We are living in the era of the electronic communications. The era when building a virtual home in the form of a Website is often perceived as a necessity rather than an option. The business community is suddenly undergoing dramatic changes. There is a division between those who have been quick to embrace the Internet to turn it into an essential element of their business process and those who are not yet sure whether they need to go online or not. As far as the latter are concerned, I doubt if they are going to derive any benefits from sitting on the fence and watching others get online and develop new generation of business networks and models – the networks and models that are by far more efficient that their predecessors.
However, this article is not aimed at companies that are willing to turn the wheel of history back to the “Stone Age” and ignore the Internet and business opportunities it has to offer completely. I am addressing the so-called “smarties” – companies that rushed to embrace electronic commerce without fully realizing the issues involved in running their virtual branches.
It is very unfortunate, but when visiting some of the commercial Websites I am finding it difficult to understand how the sites are adding value to their respective companies. If this is really the case, then the issue of the site’s purposefulness is something that the companies need to address. After all, there is no logic in pouring time and money into keeping a Website up and running if it does not deliver clear-cut benefits to the company.
As an e-business consultant, I get to work with a lot of small and medium-sized enterprises that have just found their way to the Net.

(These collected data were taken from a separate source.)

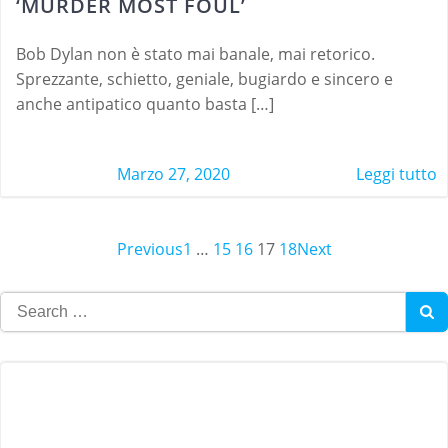
‘MURDER MOST FOUL’
Bob Dylan non è stato mai banale, mai retorico.
Sprezzante, schietto, geniale, bugiardo e sincero e
anche antipatico quanto basta […]
Marzo 27, 2020
Leggi tutto
Page
Page
Page
Page
Page
Posts
Previous
Posts
1
…
15
16
17
18
Posts
Next
navigation
navigation
navigation
Search
for:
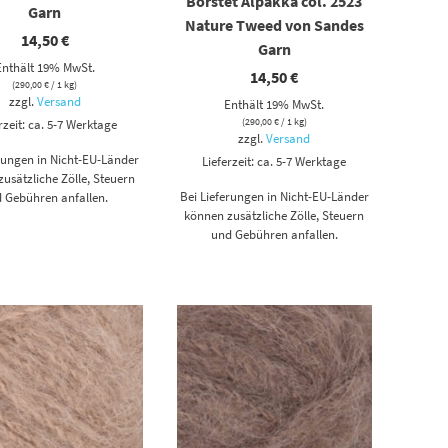
Borstet Alpakka col. 2523
Garn
Nature Tweed von Sandes
14,50
€
Garn
Enthält 19% MwSt.
14,50
€
(
290,00
€
/ 1 kg)
zzgl.
Versand
Enthält 19% MwSt.
(
290,00
€
/ 1 kg)
rzeit: ca. 5-7 Werktage
zzgl.
Versand
erungen in Nicht-EU-Länder
Lieferzeit: ca. 5-7 Werktage
usätzliche Zölle, Steuern
Bei Lieferungen in Nicht-EU-Länder
 Gebühren anfallen.
können zusätzliche Zölle, Steuern
und Gebühren anfallen.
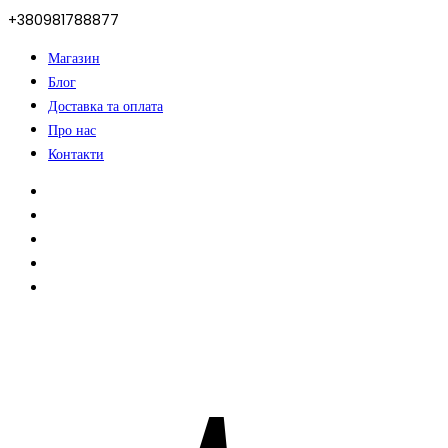
+380981788877
Магазин
Блог
Доставка та оплата
Про нас
Контакти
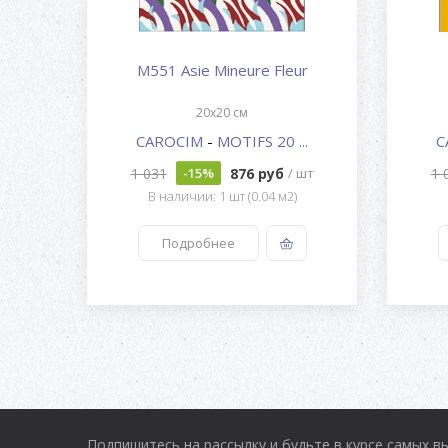
M551 Asie Mineure Fleur
20x20 см
..
CAROCIM
-
MOTIFS 20 ...
C
1 031
876 руб
1 
 шт
-15%
/ шт
В наличии: 1 шт (0.04 м2)
Подробнее
Подпишитесь на рассылку и будьте в курсе самых в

The first question that I usually get them to answer is “Why have you decided to get your company on the Web?”. While some of the entrepreneurs have done their homework and can at least spell-out their hopes and expectations, a substantial number of the business managers is finding this question too difficult to tackle.
It is a pity that they do not realize that e-business is a business like any other! While the delivery mode for products and services is different, there is still a need to plan prior to commencement of the business operations. It makes no sense to build a Website, upload it on the Web and… start looking for a suitable operational framework and a business model. First things should always come first! It is important for companies to establish credible online presence but is very difficult to accomplish it successfully if the right intentions are being justified by the wrong reasons!
I have put together a short check-list for entrepreneurs intending to establish online presence:
1. Outline main operational objectives of the proposed Website
2. Identify the issues you will need to address in order to fulfill the operational objectives you have listed above.
3. List the key benefits your Website is going to deliver both to you and your customers (Be honest with yourself! Do acknowledge the limitations if the are any.).
4. List the costs of building, and maintaining the site (Make sure you include not only the initial const of establishing the site but also the ongoing operational costs).
5. Now match the expected benefits against the expected costs. Are the benefits going to provide you with good ROI (Return on Investment) on your Website?
If you have trouble completing the check-list (e.g. you are not sure how much it is going to cost you to build and maintain your site) it is best that you find out all the necessary information first. Once all the doubts are cleared and you are feeling confident that the benefits will outweigh the costs associated with the move, you can go ahead and get your business a virtual embassy!